Weiterentwicklung der Armee: Weitere Verordnungen verabschiedet

Bern, 20.11.2019 - Das Reformprojekt «Weiterentwicklung der Armee» steht zurzeit in seiner Umsetzung. Dabei müssen verschiedene Verordnungen angepasst oder erlassen werden. In seiner Sitzung vom 20. November hat der Bundesrat ein weiteres Paket Verordnungen verabschiedet. Sie treten auf den 1. Januar 2020 in Kraft.

Die WEA hat eine kleinere, aber flexiblere und besser ausgerüstete Armee zum Ziel. Ihre Umsetzung begann am 1. Januar 2018 und dauert rund fünf Jahre. Die WEA läuft insgesamt gemäss Plan, wie der Bundesrat in seinem Bericht im vergangenen Juni festgestellt hat. Für die Umsetzung des revidierten Militärgesetzes (MG) ist eine Reihe von Verordnungen zu revidieren. Einige dieser Verordnungen hat der Bundesrat bereits angepasst. Weitere Revisionen hat der Bundesrat nun verabschiedet und auf den 1. Januar 2020 in Kraft gesetzt. Im Laufe der Umsetzung werden noch zusätzliche Verordnungsrevisionen folgen.

Verordnung über die Unterstützung ziviler oder ausserdienstlicher Tätigkeiten mit militärischen Mitteln: Die Begrifflichkeiten der für die Beurteilung der Gesuche und die Entscheide zuständigen Organe werden an die mit der Weiterentwicklung der Armee eingeführten Namensgebung angepasst. Dies soll künftig Missverständnisse auf Seiten der Gesuchstellenden verhindern.

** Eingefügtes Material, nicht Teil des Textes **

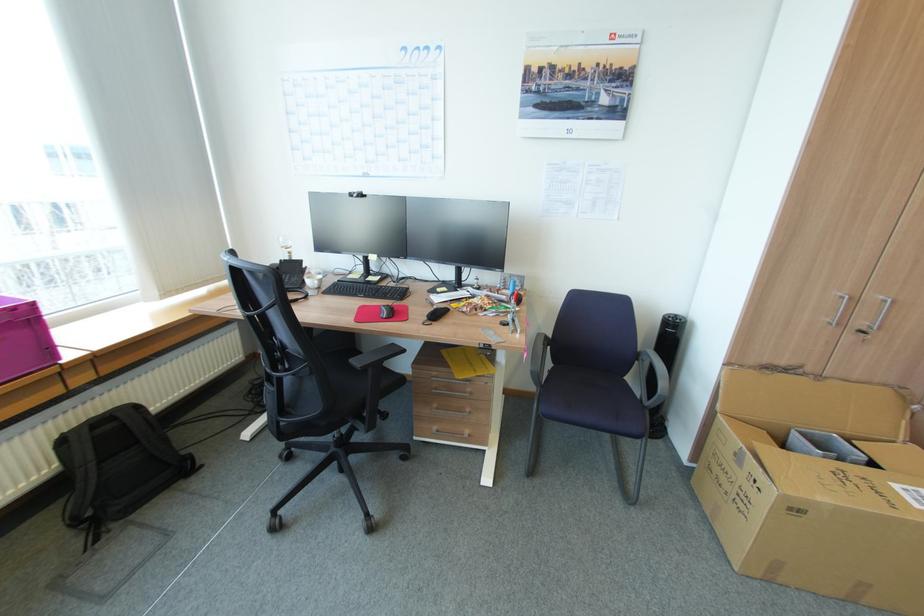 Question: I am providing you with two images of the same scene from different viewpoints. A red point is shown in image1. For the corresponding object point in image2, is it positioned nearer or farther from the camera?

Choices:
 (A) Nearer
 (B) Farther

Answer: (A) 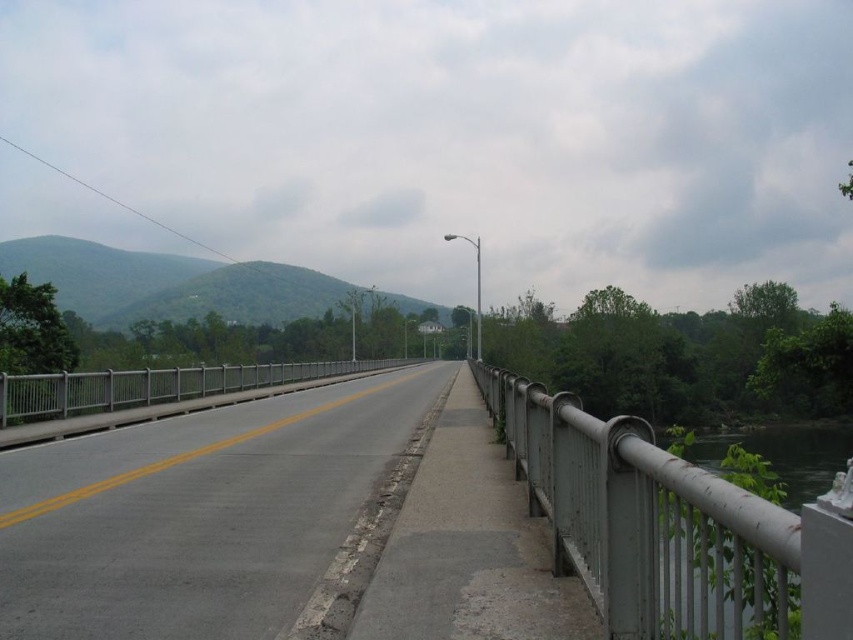 Question: Estimate the real-world distances between objects in this image. Which object is closer to the gray asphalt highway at center?

Choices:
 (A) green metallic railing at right
 (B) metallic gray railing at right
 (C) green leafy mountain at upper left

Answer: (B)

Question: Can you confirm if gray asphalt highway at center is positioned to the right of green leafy mountain at upper left?

Choices:
 (A) yes
 (B) no

Answer: (A)

Question: Estimate the real-world distances between objects in this image. Which object is farther from the green leafy mountain at upper left?

Choices:
 (A) metallic gray railing at right
 (B) green metallic railing at right
 (C) gray asphalt highway at center

Answer: (C)

Question: In this image, where is gray asphalt highway at center located relative to metallic gray railing at right?

Choices:
 (A) right
 (B) left

Answer: (B)

Question: Can you confirm if gray asphalt highway at center is positioned to the left of metallic gray railing at right?

Choices:
 (A) no
 (B) yes

Answer: (B)

Question: Estimate the real-world distances between objects in this image. Which object is farther from the metallic gray railing at right?

Choices:
 (A) green metallic railing at right
 (B) green leafy mountain at upper left

Answer: (B) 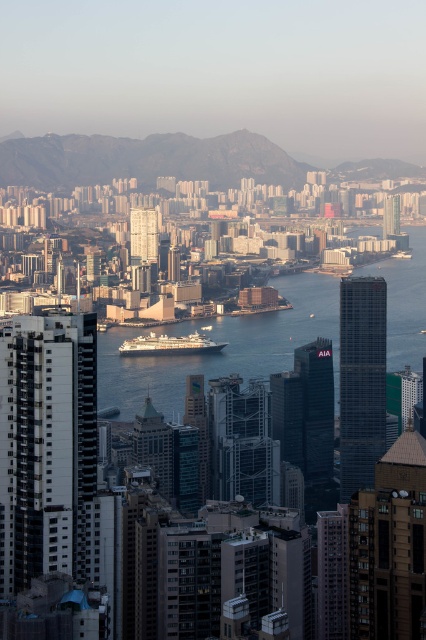 You are a city planner analyzing the urban layout. Given the presence of the clear blue water at center and the white glossy cruise ship at center, which object is located below the other in the scene?

The clear blue water at center is positioned under the white glossy cruise ship at center, meaning the water is below the ship.

You are standing on a nearby building and looking at the clear blue water at center and the white glossy cruise ship at center. Which one appears closer to you?

The clear blue water at center appears closer to you because it is positioned closer to the viewer than the white glossy cruise ship at center.

You are standing at a viewpoint overlooking the city and the water. You want to take a photo that includes both the rocky mountain at upper center and the white glossy cruise ship at center. Which object should you adjust your camera angle to focus on first to ensure both are in frame?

Dabei schafft der Bundesrat auch die sehr hohen Anforderungen an Haftpflichtversicherung ab, die bisher für die Beanspruchung von Luftfahrzeugen gegolten haben. Diese Anforderungen hatten es kleineren Organisationen oder Einzelpersonen faktisch verunmöglicht, Unterstützungsleistungen zu beantragen, obwohl sie die übrigen Voraussetzungen dafür erfüllt hätten. Zum Beispiel ist es einem Bergbauern, der auf einen notfallmässigen Wassertransport für seine Kühe auf der Alp angewiesen ist, aufgrund der zeitlichen Dringlichkeit kaum möglich und nicht zumutbar, innerhalb von nützlicher Frist eine Haftpflichtversicherung für den eingesetzten Armeehelikopter abzuschliessen.

Zudem werden Unterstützungsleistungen in Zusammenhang mit der Beseitigung ziviler Kampfmittel, der Grossbrandbekämpfung aus der Luft im überbauten Gebiet sowie der nachrichtendienstlichen Informationsbeschaffung gemäss Nachrichtendienstgesetz ausdrücklich in der Verordnung genannt und geregelt. Dies deckt ein wachsendes Bedürfnis der zivilen Behörden. Dabei können diese Leistungen im dringlichen Verfahren beschlossen werden, was insbesondere den knappen Zeitverhältnissen bei solchen Ereignissen geschuldet ist.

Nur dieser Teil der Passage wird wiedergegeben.